Doch die wenigsten nehmen sich Zeit fürs Kochen?

Nur ganz wenige sagen im Alltag „Ah, ich freue mich, nach Hause zu kommen und etwas zu kochen. Viele sagen: „Ich muss was auf den Tisch bringen. Die Bedürfnisse haben sich verschoben, und auch die Prioritäten. Und da bleibt für das Thema Kochen nicht so wahnsinnig viel Zeit.

Sind die vielen Convenience-Produkte und die Werbung schuld?

Mit den Convenience-Produkten ist alles natürlich viel einfacher: Das lästige Übel Kochen ist überflüssig. Man muss es nur warm machen. Was da verloren gegangen ist, ist ein Hauptaspekt im Ayurveda: dass Zeit für Kochen als solches schon etwas Meditatives ist.

Hilft Kochen beim Gesundwerden?

Es ist manchmal wirklich relativ absurd: Die Menschen stehen intensiv im Job und sind immer super angespannt. Und statt sich vernünftig zu ernähren, investieren sie lieber wahnsinnig viel Zeit und Geld für den zweiwöchigen Yoga-Retreat, den Schweige-Workshop, für den sie ans andere Ende der Welt fliegen. Wenn sie dann wieder zurückkommen, geht der Stress von vorne los. Anstatt dass man sagt: „Okay, die zehn, 15 Minuten Kochen, das kann schon ein meditativer Ansatz sein.“

Die Kartoffelsuppe Ihrer Mutter war der Beginn Ihrer Kochkarriere. Eine Kochausbildung haben Sie nie gemacht.

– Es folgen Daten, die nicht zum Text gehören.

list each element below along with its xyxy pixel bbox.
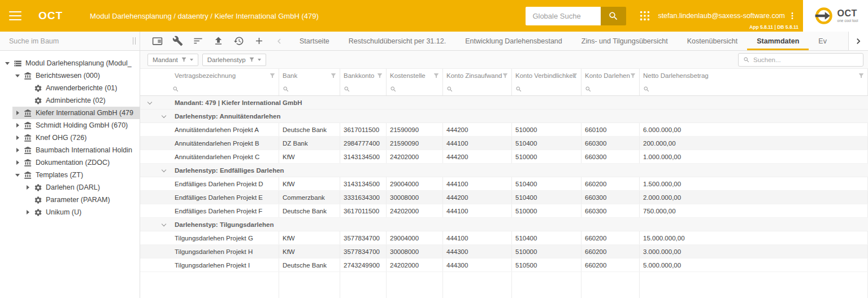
column-header-kostenstelle[interactable]: Kostenstelle — [387, 69, 443, 82]
cell-konto-darlehen[interactable]: 660300 — [581, 204, 640, 217]
funnel-icon[interactable] — [330, 72, 337, 79]
column-header-konto-verbindlichkeit[interactable]: Konto Verbindlichkeit — [512, 69, 581, 82]
cell-konto-zinsaufwand[interactable]: 444300 — [443, 258, 512, 271]
cell-konto-verbindlichkeit[interactable]: 510400 — [512, 231, 581, 244]
column-filter-netto-darlehensbetrag[interactable] — [640, 82, 868, 95]
reader-mode-icon[interactable] — [152, 36, 163, 47]
cell-kostenstelle[interactable]: 29004000 — [387, 231, 443, 244]
cell-netto-darlehensbetrag[interactable]: 200.000,00 — [640, 137, 868, 150]
cell-netto-darlehensbetrag[interactable]: 6.000.000,00 — [640, 123, 868, 136]
tree-item-berichtswesen-000[interactable]: Berichtswesen (000) — [12, 69, 140, 82]
tree-item-anwenderberichte-01[interactable]: Anwenderberichte (01) — [23, 82, 140, 94]
cell-vertragsbezeichnung[interactable]: Tilgungsdarlehen Projekt G — [140, 231, 279, 244]
column-filter-konto-zinsaufwand[interactable] — [443, 82, 512, 95]
cell-konto-darlehen[interactable]: 660200 — [581, 245, 640, 258]
cell-netto-darlehensbetrag[interactable]: 15.000.000,00 — [640, 231, 868, 244]
column-header-vertragsbezeichnung[interactable]: Vertragsbezeichnung — [140, 69, 279, 82]
cell-kostenstelle[interactable]: 24202000 — [387, 204, 443, 217]
cell-bankkonto[interactable]: 2743249900 — [340, 258, 387, 271]
funnel-icon[interactable] — [249, 56, 255, 63]
cell-bank[interactable]: KfW — [279, 231, 340, 244]
chevron-collapsed-icon[interactable] — [12, 135, 23, 140]
global-search-button[interactable] — [601, 7, 626, 25]
column-filter-konto-darlehen[interactable] — [581, 82, 640, 95]
cell-konto-zinsaufwand[interactable]: 444300 — [443, 245, 512, 258]
group-chip-mandant[interactable]: Mandant — [147, 54, 198, 66]
cell-konto-verbindlichkeit[interactable]: 510500 — [512, 258, 581, 271]
chevron-collapsed-icon[interactable] — [12, 160, 23, 165]
tree-search[interactable]: Suche im Baum — [0, 32, 140, 50]
cell-konto-zinsaufwand[interactable]: 444200 — [443, 150, 512, 163]
tree-item-darlehen-darl[interactable]: Darlehen (DARL) — [23, 181, 140, 194]
chevron-collapsed-icon[interactable] — [12, 123, 23, 128]
cell-bank[interactable]: KfW — [279, 177, 340, 190]
sort-icon[interactable] — [193, 36, 204, 47]
tree-item-knef-ohg-726[interactable]: Knef OHG (726) — [12, 132, 140, 144]
cell-bankkonto[interactable]: 3331634300 — [340, 191, 387, 204]
column-filter-vertragsbezeichnung[interactable] — [140, 82, 279, 95]
cell-konto-verbindlichkeit[interactable]: 510000 — [512, 123, 581, 136]
cell-bankkonto[interactable]: 3143134500 — [340, 177, 387, 190]
tab-restschuld-bersicht-per-31-12[interactable]: Restschuldübersicht per 31.12. — [339, 32, 455, 50]
collapse-caret-icon[interactable] — [162, 222, 166, 226]
cell-vertragsbezeichnung[interactable]: Endfälliges Darlehen Projekt E — [140, 191, 279, 204]
cell-netto-darlehensbetrag[interactable]: 1.500.000,00 — [640, 177, 868, 190]
cell-konto-verbindlichkeit[interactable]: 510000 — [512, 245, 581, 258]
column-header-bankkonto[interactable]: Bankkonto — [340, 69, 387, 82]
funnel-icon[interactable] — [571, 72, 578, 79]
tab-kosten-bersicht[interactable]: Kostenübersicht — [678, 32, 748, 50]
tree-item-unikum-u[interactable]: Unikum (U) — [23, 206, 140, 218]
group-chip-darlehenstyp[interactable]: Darlehenstyp — [202, 54, 266, 66]
more-menu-icon[interactable] — [787, 11, 797, 21]
cell-bankkonto[interactable]: 3617011500 — [340, 123, 387, 136]
group-row-darlehenstyp-endf-lliges-darlehen[interactable]: Darlehenstyp: Endfälliges Darlehen — [140, 164, 868, 177]
cell-konto-darlehen[interactable]: 660300 — [581, 137, 640, 150]
user-email[interactable]: stefan.lindenlaub@saxess-software.com — [658, 12, 785, 20]
cell-konto-zinsaufwand[interactable]: 444100 — [443, 177, 512, 190]
cell-bankkonto[interactable]: 3577834700 — [340, 245, 387, 258]
chevron-collapsed-icon[interactable] — [12, 148, 23, 152]
table-row-endf-lliges-darlehen-projekt-f[interactable]: Endfälliges Darlehen Projekt FDeutsche B… — [140, 204, 868, 218]
cell-konto-zinsaufwand[interactable]: 444100 — [443, 231, 512, 244]
cell-kostenstelle[interactable]: 21590090 — [387, 137, 443, 150]
cell-bankkonto[interactable]: 3617011500 — [340, 204, 387, 217]
funnel-icon[interactable] — [269, 72, 276, 79]
cell-vertragsbezeichnung[interactable]: Tilgungsdarlehen Projekt I — [140, 258, 279, 271]
cell-konto-darlehen[interactable]: 660300 — [581, 191, 640, 204]
cell-bank[interactable]: Commerzbank — [279, 191, 340, 204]
cell-netto-darlehensbetrag[interactable]: 1.000.000,00 — [640, 150, 868, 163]
cell-konto-zinsaufwand[interactable]: 444100 — [443, 204, 512, 217]
cell-konto-darlehen[interactable]: 660100 — [581, 123, 640, 136]
global-search-input[interactable] — [526, 7, 601, 25]
cell-konto-zinsaufwand[interactable]: 444100 — [443, 137, 512, 150]
cell-konto-zinsaufwand[interactable]: 444200 — [443, 123, 512, 136]
grid-search-input[interactable] — [753, 56, 858, 63]
cell-vertragsbezeichnung[interactable]: Annuitätendarlehen Projekt B — [140, 137, 279, 150]
cell-vertragsbezeichnung[interactable]: Annuitätendarlehen Projekt C — [140, 150, 279, 163]
cell-vertragsbezeichnung[interactable]: Tilgungsdarlehen Projekt H — [140, 245, 279, 258]
chevron-expanded-icon[interactable] — [12, 74, 23, 77]
cell-konto-darlehen[interactable]: 660200 — [581, 231, 640, 244]
group-row-mandant[interactable]: Mandant: 479 | Kiefer International GmbH — [140, 96, 868, 109]
cell-kostenstelle[interactable]: 21590090 — [387, 123, 443, 136]
chevron-collapsed-icon[interactable] — [12, 111, 23, 115]
table-row-annuit-tendarlehen-projekt-c[interactable]: Annuitätendarlehen Projekt CKfW314313450… — [140, 150, 868, 164]
cell-vertragsbezeichnung[interactable]: Endfälliges Darlehen Projekt D — [140, 177, 279, 190]
group-row-darlehenstyp-annuit-tendarlehen[interactable]: Darlehenstyp: Annuitätendarlehen — [140, 109, 868, 123]
column-filter-bankkonto[interactable] — [340, 82, 387, 95]
funnel-icon[interactable] — [502, 72, 509, 79]
chevron-collapsed-icon[interactable] — [23, 210, 33, 214]
menu-icon[interactable] — [9, 8, 21, 23]
cell-netto-darlehensbetrag[interactable]: 5.000.000,00 — [640, 258, 868, 271]
funnel-icon[interactable] — [858, 72, 865, 79]
collapse-caret-icon[interactable] — [147, 100, 152, 104]
column-header-netto-darlehensbetrag[interactable]: Netto Darlehensbetrag — [640, 69, 868, 82]
tree-item-kiefer-international-gmbh-479[interactable]: Kiefer International GmbH (479 — [12, 107, 140, 119]
funnel-icon[interactable] — [630, 72, 636, 79]
tab-stammdaten[interactable]: Stammdaten — [747, 32, 809, 50]
cell-konto-zinsaufwand[interactable]: 444200 — [443, 191, 512, 204]
tree-item-schmidt-holding-gmbh-670[interactable]: Schmidt Holding GmbH (670) — [12, 119, 140, 132]
collapse-caret-icon[interactable] — [162, 168, 166, 172]
cell-konto-verbindlichkeit[interactable]: 510400 — [512, 137, 581, 150]
cell-bank[interactable]: DZ Bank — [279, 137, 340, 150]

Mutter und Oma haben jeden Tag gekocht, und ich habe immer dabeigestanden und mitgefummelt. Seit 20 Jahren bin ich Vegetarier, da fiel eine klassische Kochausbildung aus, ohne Fleisch geht da gar nichts.

Zur Person: Volker Mehl

... wurde 1976 in Mannheim geboren und wuchs in der Nähe von Darmstadt eher beschaulich auf dem Land auf. Bei Mutter und Oma hat er früh in der Küche mitgekocht. Nach einem Semester Theologie – sein Vater war Küster – und einer Ausbildung zum Versicherungskaufmann hat er 2006 eine Ausbildung zum Ayurveda- Gesundheitsberater gemacht. Seitdem kocht er in erster Linie ayurvedisch, gibt regelmäßig Kochkurse und bietet Workshops in ganz Deutschland an. Im November 2015 wird mit „Ayurveda geht überall“ sein fünftes Buch auf den Markt kommen.

www.volker-mehl.de

Oma Mehls Kartoffelsuppe

Für 4 Personen

Zutaten

40g Butter
40g Mehl
1 rote Zwiebel, abgezogen und fein gewürfelt
1 EL Kümmel
1 EL getrockneter Majoran
1 Liter Gemüsebrühe
1/4 Zitrone
3 Lorbeerblätter
500g Kartoffeln, geschält und in Würfel geschnitten
200g geputzte, ganze Buschbohnen
4 EL trockener Rotwein
1 Bund frische gehackte Petersilie
Salz und Pfeffer aus der Mühle (Sonntags hatte die Oma früher dann noch etwas guten Speck rein)

Zubereitung

Wie sich das gehört, hat die Oma früher mit einer schönen Mehlschwitze angefangen. Die Butter in einem Topf zerlassen, Mehl einrühren, Zwiebel, Kümmel, zugeben und anbräunen lassen. Majoran zugeben, Brühe langsam zugießen und mit einem Schneebesen kräftig unterrühren, damit es keine Klumpen gibt.

Lorbeer, Zitrone zugeben und die Suppe aufkochen lassen, Hitze reduzieren, Kartoffeln, Bohnen zugeben und in ca.15-20 Minuten noch leicht bissfest gar kochen.

Kurz vor Schluss mit Rotwein, Salz, Pfeffer abschmecken und mit der Petersilie bestreuen.

Je länger die Suppe ziehen kann umso besser schmeckt sie. Sensationell war dann immer noch ein frisches Stück Pflaumenkuchen dazu.